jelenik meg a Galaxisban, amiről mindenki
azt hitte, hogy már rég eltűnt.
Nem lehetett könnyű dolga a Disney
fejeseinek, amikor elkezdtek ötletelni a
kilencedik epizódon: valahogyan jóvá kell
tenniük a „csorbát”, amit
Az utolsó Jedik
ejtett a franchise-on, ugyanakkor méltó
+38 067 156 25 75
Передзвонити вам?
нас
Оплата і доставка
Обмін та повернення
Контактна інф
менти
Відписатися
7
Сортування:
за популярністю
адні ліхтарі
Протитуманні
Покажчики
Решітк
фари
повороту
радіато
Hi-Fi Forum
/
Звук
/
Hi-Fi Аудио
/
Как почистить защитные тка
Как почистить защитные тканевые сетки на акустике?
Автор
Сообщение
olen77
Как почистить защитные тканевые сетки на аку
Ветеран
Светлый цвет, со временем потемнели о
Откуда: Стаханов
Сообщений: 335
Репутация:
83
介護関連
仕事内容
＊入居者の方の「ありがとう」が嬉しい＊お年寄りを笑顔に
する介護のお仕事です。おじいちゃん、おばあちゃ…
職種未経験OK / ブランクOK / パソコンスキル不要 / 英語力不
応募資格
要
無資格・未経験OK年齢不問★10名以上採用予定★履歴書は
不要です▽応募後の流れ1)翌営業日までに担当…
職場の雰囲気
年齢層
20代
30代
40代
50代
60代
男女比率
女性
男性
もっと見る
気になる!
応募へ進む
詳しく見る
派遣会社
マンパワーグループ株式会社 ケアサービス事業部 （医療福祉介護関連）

####

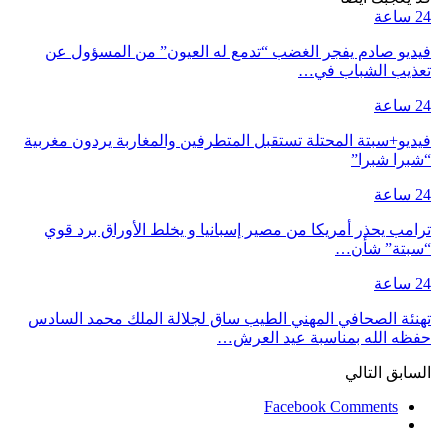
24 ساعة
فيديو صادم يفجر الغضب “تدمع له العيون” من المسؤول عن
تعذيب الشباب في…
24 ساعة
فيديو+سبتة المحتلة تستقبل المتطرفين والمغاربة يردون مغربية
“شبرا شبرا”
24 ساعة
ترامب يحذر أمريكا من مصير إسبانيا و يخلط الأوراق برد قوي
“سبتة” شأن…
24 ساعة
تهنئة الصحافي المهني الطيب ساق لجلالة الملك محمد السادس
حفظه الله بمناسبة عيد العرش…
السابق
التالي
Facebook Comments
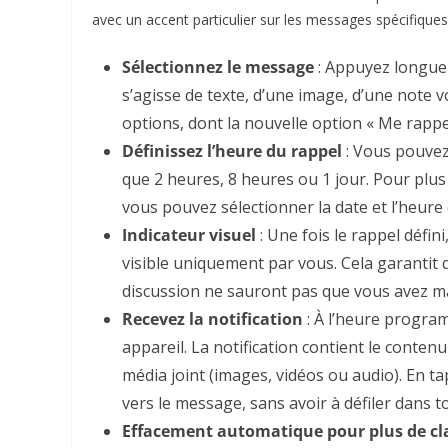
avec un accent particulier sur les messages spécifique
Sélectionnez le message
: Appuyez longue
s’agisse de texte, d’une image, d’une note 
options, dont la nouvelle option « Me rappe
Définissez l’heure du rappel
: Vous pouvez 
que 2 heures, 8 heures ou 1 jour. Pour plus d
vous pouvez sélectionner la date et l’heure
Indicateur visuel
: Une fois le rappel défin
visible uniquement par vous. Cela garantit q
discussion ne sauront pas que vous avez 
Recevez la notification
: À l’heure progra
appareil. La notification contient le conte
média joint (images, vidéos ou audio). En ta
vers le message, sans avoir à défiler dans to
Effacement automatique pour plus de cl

####

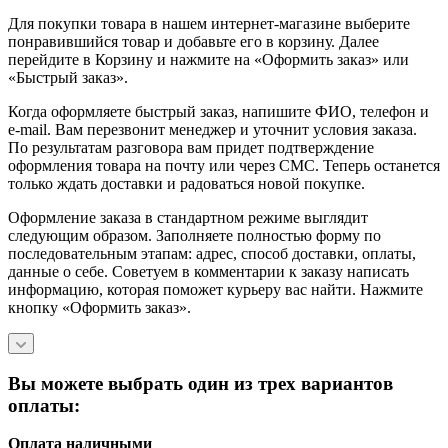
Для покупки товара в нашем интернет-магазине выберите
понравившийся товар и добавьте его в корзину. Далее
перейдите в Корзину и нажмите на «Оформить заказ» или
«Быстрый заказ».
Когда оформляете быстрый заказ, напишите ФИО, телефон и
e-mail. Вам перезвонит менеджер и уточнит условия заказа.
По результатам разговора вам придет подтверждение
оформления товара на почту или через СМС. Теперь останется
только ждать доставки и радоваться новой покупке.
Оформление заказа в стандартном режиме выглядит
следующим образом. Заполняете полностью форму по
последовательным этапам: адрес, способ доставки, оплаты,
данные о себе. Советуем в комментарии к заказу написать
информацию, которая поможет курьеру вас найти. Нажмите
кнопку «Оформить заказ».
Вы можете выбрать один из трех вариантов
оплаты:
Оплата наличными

####

_TASK DETAILS_:
What you return must match the lines above from the one with "Facebook Comments" through the one with "Effacement automatique pour plus de cl" exactly, with both ends included and the pictures excluded.

_EXERCISE RESPONSE_:
Facebook Comments
avec un accent particulier sur les messages spécifique
Sélectionnez le message
: Appuyez longue
s’agisse de texte, d’une image, d’une note 
options, dont la nouvelle option « Me rappe
Définissez l’heure du rappel
: Vous pouvez 
que 2 heures, 8 heures ou 1 jour. Pour plus d
vous pouvez sélectionner la date et l’heure
Indicateur visuel
: Une fois le rappel défin
visible uniquement par vous. Cela garantit q
discussion ne sauront pas que vous avez 
Recevez la notification
: À l’heure progra
appareil. La notification contient le conte
média joint (images, vidéos ou audio). En ta
vers le message, sans avoir à défiler dans to
Effacement automatique pour plus de cl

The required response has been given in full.